[[ Given information, beginning ]]
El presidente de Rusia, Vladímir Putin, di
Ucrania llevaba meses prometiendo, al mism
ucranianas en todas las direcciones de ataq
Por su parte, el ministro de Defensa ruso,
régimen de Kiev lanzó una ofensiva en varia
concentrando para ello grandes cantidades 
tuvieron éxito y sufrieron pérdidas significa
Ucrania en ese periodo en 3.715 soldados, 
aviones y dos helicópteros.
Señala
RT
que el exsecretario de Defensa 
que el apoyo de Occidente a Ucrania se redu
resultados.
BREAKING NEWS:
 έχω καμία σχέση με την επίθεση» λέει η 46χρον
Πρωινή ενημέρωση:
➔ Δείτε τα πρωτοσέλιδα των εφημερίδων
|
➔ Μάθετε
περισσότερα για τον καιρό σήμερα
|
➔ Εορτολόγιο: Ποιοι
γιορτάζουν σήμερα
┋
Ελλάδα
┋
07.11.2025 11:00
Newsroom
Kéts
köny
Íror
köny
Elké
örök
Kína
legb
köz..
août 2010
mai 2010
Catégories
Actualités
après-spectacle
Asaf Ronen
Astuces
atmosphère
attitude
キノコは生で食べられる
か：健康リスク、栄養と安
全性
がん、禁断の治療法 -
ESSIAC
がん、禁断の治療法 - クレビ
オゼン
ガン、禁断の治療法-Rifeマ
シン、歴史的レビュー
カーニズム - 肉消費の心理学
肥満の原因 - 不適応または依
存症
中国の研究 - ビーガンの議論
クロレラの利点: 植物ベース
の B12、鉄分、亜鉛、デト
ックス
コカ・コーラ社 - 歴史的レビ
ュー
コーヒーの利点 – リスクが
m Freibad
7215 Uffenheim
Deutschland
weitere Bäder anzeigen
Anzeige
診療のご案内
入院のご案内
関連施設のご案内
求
[[ Given information, end ]]
_Your task_
Only the line containing "ガン、禁断の治療法-Rifeマ" and the lines after it, up to and including the last line of the data, should appear in the answer, exactly as written.

_Written reply_
ガン、禁断の治療法-Rifeマ
シン、歴史的レビュー
カーニズム - 肉消費の心理学
肥満の原因 - 不適応または依
存症
中国の研究 - ビーガンの議論
クロレラの利点: 植物ベース
の B12、鉄分、亜鉛、デト
ックス
コカ・コーラ社 - 歴史的レビ
ュー
コーヒーの利点 – リスクが
m Freibad
7215 Uffenheim
Deutschland
weitere Bäder anzeigen
Anzeige
診療のご案内
入院のご案内
関連施設のご案内
求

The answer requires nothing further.